Great advice. I used to write back in the day before word processors. I finally gave up. Getting rejections is hard. Your advice is exactly what a new writer needs to follow. I hope you all have great fortune.
I must say, it really burns me when I see movies such as this with "tacked on" character arcs and forced "growth." It's condescending to the audience to say the least.
But it's also offensive to the throngs of aspiring writers who are reamed by script doctors for doing the exact same thing.
So why am I racking my brain as we speak (or as I type) making sure that the main emotional relationship in my current actioner is tied directly to the central question of the plot?
Can't I just write some cool action and some CGI-inspired set pieces and "toss in" some tear-jerking moments in a re-write? Hey... I'm sure it'll sell, right?
Peter Dunne says it best... the plot is merely there to serve the emotional journey of your protagonist... without the emotional story, the plot is meaningless. It also shows the importance of pairing any given protagonist with the right plot... ie, the plot that will force him/her to face their deepest fears. One that will thrust them into changing for the better.

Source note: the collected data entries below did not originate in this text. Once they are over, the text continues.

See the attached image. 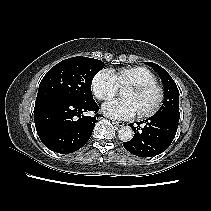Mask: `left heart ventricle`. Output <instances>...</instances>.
Segmentation results:
<instances>
[{
  "label": "left heart ventricle",
  "mask_w": 211,
  "mask_h": 211,
  "mask_svg": "<svg viewBox=\"0 0 211 211\" xmlns=\"http://www.w3.org/2000/svg\"><path fill=\"white\" fill-rule=\"evenodd\" d=\"M123 97L125 99L132 100L135 103L138 112H143L147 111L153 106L157 99V92L154 89L148 90L146 92H139L131 87H128L124 91Z\"/></svg>",
  "instance_id": "1"
}]
</instances>
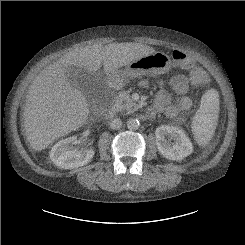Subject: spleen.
I'll list each match as a JSON object with an SVG mask.
<instances>
[{
  "label": "spleen",
  "mask_w": 245,
  "mask_h": 245,
  "mask_svg": "<svg viewBox=\"0 0 245 245\" xmlns=\"http://www.w3.org/2000/svg\"><path fill=\"white\" fill-rule=\"evenodd\" d=\"M219 94L215 89L207 90L202 98L200 108L192 121V131L199 145H206L212 138L219 117Z\"/></svg>",
  "instance_id": "obj_1"
}]
</instances>
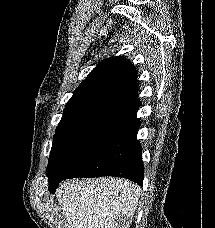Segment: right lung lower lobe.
Listing matches in <instances>:
<instances>
[{
	"label": "right lung lower lobe",
	"mask_w": 215,
	"mask_h": 228,
	"mask_svg": "<svg viewBox=\"0 0 215 228\" xmlns=\"http://www.w3.org/2000/svg\"><path fill=\"white\" fill-rule=\"evenodd\" d=\"M139 126L140 122L130 125L71 169L62 180L75 177L116 176L125 177L142 186L144 174L142 148L136 139ZM58 185L51 193H55Z\"/></svg>",
	"instance_id": "obj_1"
}]
</instances>
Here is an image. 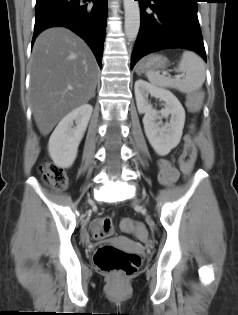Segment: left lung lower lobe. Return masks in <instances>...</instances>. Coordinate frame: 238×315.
<instances>
[{"label":"left lung lower lobe","instance_id":"0a47b994","mask_svg":"<svg viewBox=\"0 0 238 315\" xmlns=\"http://www.w3.org/2000/svg\"><path fill=\"white\" fill-rule=\"evenodd\" d=\"M137 1L140 2L141 24L131 56V69L143 56L167 48L189 49L206 61L197 17L198 0ZM150 1L155 4L151 5ZM148 6L151 10L146 9Z\"/></svg>","mask_w":238,"mask_h":315}]
</instances>
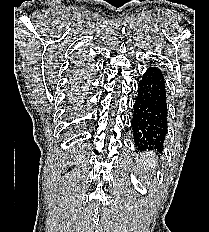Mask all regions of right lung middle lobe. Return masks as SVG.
<instances>
[{
    "label": "right lung middle lobe",
    "instance_id": "dd1d6c3e",
    "mask_svg": "<svg viewBox=\"0 0 209 232\" xmlns=\"http://www.w3.org/2000/svg\"><path fill=\"white\" fill-rule=\"evenodd\" d=\"M75 93L76 91L74 89H71L70 91L71 99H73L76 96Z\"/></svg>",
    "mask_w": 209,
    "mask_h": 232
}]
</instances>
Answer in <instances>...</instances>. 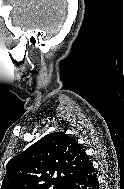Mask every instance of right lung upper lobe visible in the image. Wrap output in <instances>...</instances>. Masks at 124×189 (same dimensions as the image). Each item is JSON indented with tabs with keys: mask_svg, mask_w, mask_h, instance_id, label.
<instances>
[{
	"mask_svg": "<svg viewBox=\"0 0 124 189\" xmlns=\"http://www.w3.org/2000/svg\"><path fill=\"white\" fill-rule=\"evenodd\" d=\"M91 160L85 149L64 132L41 138L7 163L1 189H37L64 185L81 174Z\"/></svg>",
	"mask_w": 124,
	"mask_h": 189,
	"instance_id": "right-lung-upper-lobe-1",
	"label": "right lung upper lobe"
}]
</instances>
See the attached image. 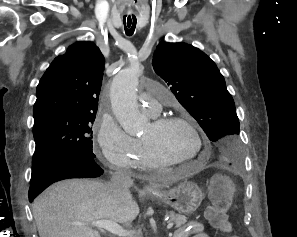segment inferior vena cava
Masks as SVG:
<instances>
[{
	"label": "inferior vena cava",
	"instance_id": "inferior-vena-cava-1",
	"mask_svg": "<svg viewBox=\"0 0 297 237\" xmlns=\"http://www.w3.org/2000/svg\"><path fill=\"white\" fill-rule=\"evenodd\" d=\"M110 185L117 197L125 198L130 195L129 188L133 185V180L128 173L118 171L113 174Z\"/></svg>",
	"mask_w": 297,
	"mask_h": 237
}]
</instances>
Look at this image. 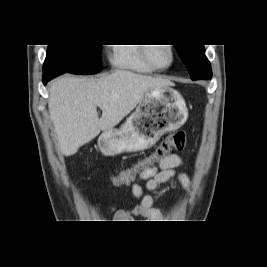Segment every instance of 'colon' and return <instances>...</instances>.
<instances>
[{
    "mask_svg": "<svg viewBox=\"0 0 267 267\" xmlns=\"http://www.w3.org/2000/svg\"><path fill=\"white\" fill-rule=\"evenodd\" d=\"M186 147V133L184 130H177L170 133L157 147L156 149L145 159L139 161L131 169H122L118 171L116 175H111L110 179L114 182V185H128V182H133V178H137L138 171L152 167L155 163L162 160L166 156L183 151Z\"/></svg>",
    "mask_w": 267,
    "mask_h": 267,
    "instance_id": "obj_1",
    "label": "colon"
}]
</instances>
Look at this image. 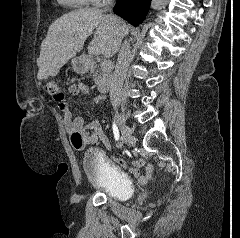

Why is there so much info on this in books and from the gurus... but none of it in the final product on the silver screen?
It can help if you're familiar with the film, but it's not necessary (and actually sometimes can make you less able to see the parts apart from the whole). When I watched and analyzed ALIEN, I hadn't seen it in about eight years; so, effectively, I was watching it "fresh."
No, it's not at all a dumb question! Many screenwriters do indeed use something similar to this to help outline their films. It's called the Notecard Method: just take a stack of notecards and use one per scene, describing each scene in a sentence or two. Also note the value charges (+/-) and how and to what they change by the end of the scene. Finally, on the back of the notecard, also take note of what purpose the scene serves structurally - i.e., ACT ONE CLIMAX OF THE CENTRAL PLOT, INCITING INCIDENT OF SUBPLOT C, etc.
And yes, image systems are wonderful: They can elevate a film subliminally from good to great.